A1 Team Korea was announced to be part of the next season of the competition. The seat holder will be Joshua Kim of Omnibus Investment and Good EMG support the project. In Shanghai this weekend, a ceremony officialise the participation of South Korea in the 2008-09 season.

== Notes ==
- It was the 31st race weekend (62 starts).

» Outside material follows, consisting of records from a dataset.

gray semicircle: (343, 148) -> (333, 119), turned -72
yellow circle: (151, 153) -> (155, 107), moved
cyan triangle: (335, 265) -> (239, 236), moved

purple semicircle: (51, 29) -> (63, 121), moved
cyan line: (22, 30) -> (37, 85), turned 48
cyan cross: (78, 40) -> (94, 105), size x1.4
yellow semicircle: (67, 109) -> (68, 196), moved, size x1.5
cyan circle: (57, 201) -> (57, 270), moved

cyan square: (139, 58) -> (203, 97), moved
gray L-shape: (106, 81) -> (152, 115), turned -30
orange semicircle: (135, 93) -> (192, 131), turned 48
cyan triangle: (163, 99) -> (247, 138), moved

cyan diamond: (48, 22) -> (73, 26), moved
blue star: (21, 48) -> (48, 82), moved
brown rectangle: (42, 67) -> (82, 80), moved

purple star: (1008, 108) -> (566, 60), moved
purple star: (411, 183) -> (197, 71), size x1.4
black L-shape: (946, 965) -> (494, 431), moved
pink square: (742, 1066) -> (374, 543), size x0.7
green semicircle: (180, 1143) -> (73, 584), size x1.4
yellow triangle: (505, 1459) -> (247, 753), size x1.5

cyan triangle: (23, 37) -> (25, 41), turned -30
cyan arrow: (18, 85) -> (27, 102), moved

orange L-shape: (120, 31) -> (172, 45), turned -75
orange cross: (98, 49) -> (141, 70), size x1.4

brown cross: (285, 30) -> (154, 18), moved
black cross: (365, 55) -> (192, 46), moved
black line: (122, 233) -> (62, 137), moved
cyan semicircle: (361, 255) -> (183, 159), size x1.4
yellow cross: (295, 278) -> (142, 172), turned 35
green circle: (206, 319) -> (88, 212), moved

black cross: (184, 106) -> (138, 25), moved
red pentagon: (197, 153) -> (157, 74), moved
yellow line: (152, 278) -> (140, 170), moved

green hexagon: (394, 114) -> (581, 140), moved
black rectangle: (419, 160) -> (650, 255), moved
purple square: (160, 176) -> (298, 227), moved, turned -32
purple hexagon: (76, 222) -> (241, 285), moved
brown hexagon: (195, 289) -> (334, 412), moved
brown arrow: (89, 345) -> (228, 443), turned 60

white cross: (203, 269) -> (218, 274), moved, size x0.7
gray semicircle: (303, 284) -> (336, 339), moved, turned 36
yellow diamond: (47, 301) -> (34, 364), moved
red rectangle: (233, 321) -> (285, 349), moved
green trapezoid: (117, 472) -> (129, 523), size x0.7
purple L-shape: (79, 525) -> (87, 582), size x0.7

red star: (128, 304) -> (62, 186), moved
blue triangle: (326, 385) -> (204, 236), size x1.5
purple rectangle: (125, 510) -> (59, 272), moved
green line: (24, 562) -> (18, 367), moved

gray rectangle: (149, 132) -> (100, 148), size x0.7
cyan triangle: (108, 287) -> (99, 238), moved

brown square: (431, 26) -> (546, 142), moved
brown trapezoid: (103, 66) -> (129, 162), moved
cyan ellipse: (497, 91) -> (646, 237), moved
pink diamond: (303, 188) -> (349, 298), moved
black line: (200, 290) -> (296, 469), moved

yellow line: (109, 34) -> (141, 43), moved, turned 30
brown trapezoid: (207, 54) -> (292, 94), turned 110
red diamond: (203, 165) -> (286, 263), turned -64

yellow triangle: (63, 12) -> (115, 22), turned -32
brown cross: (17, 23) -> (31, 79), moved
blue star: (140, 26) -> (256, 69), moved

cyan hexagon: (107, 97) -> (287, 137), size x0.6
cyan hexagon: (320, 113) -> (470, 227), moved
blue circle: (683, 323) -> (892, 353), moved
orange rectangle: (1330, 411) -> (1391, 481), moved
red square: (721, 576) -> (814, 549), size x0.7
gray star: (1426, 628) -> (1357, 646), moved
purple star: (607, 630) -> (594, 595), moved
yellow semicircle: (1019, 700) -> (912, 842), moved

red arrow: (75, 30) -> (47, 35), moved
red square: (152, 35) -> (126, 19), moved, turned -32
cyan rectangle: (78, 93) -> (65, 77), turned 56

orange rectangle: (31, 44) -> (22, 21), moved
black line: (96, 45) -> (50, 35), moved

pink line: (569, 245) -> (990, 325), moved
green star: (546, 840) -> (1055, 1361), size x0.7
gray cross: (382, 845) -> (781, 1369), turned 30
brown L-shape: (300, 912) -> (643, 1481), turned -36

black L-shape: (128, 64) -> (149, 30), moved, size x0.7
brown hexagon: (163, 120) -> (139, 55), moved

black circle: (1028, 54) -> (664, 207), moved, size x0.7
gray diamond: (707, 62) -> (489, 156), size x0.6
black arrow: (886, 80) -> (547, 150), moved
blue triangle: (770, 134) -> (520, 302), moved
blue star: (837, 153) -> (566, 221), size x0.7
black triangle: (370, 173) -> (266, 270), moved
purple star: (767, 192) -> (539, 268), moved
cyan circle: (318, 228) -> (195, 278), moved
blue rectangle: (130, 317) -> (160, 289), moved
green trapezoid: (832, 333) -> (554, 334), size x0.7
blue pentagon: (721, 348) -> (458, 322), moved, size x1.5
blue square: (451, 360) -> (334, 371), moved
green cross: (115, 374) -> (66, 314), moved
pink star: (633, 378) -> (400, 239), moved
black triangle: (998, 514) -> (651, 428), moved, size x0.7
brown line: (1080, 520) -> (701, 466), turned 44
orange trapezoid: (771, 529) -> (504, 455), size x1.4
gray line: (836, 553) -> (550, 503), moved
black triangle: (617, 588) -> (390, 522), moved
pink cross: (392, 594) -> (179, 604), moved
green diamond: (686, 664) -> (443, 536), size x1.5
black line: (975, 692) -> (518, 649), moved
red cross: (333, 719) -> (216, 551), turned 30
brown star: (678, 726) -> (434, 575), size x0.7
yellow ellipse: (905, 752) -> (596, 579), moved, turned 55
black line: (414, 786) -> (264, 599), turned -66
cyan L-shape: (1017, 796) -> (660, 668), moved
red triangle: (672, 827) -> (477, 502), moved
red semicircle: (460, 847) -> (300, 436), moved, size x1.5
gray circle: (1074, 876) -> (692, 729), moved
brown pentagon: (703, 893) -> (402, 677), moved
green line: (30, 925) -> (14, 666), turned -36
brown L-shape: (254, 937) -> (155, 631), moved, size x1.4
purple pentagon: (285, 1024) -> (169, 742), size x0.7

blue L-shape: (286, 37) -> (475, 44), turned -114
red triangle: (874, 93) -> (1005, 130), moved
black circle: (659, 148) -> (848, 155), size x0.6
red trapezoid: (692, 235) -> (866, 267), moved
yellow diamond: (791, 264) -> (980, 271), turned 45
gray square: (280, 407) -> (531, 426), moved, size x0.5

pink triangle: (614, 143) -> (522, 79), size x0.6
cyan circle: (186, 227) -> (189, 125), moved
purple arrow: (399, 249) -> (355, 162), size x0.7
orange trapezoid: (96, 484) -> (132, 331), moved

- It was the 3rd venue in Shanghai International Circuit and the 5th in China.
- It was the first race for Jorge Goeters (Mexico), Franck Montagny (France), Alexandre Negrao (Brazil).
- It was the first weekend as Rookie driver for Nathan Antunes (Australia).
- Records:
  - USA and Jonathan Summerton win their first race.
  - Switzerland score 9 pole positions.
  - Lebanon participate on 31 rounds (62 starts) without won points since their first Grand Prix.
  - Neel Jani score 289 points.
  - Jorge Goeters was the oldest driver to start a race at 37 years, 9 month and 18 days.
  - Alex Yoong participate on 28 races (54 starts).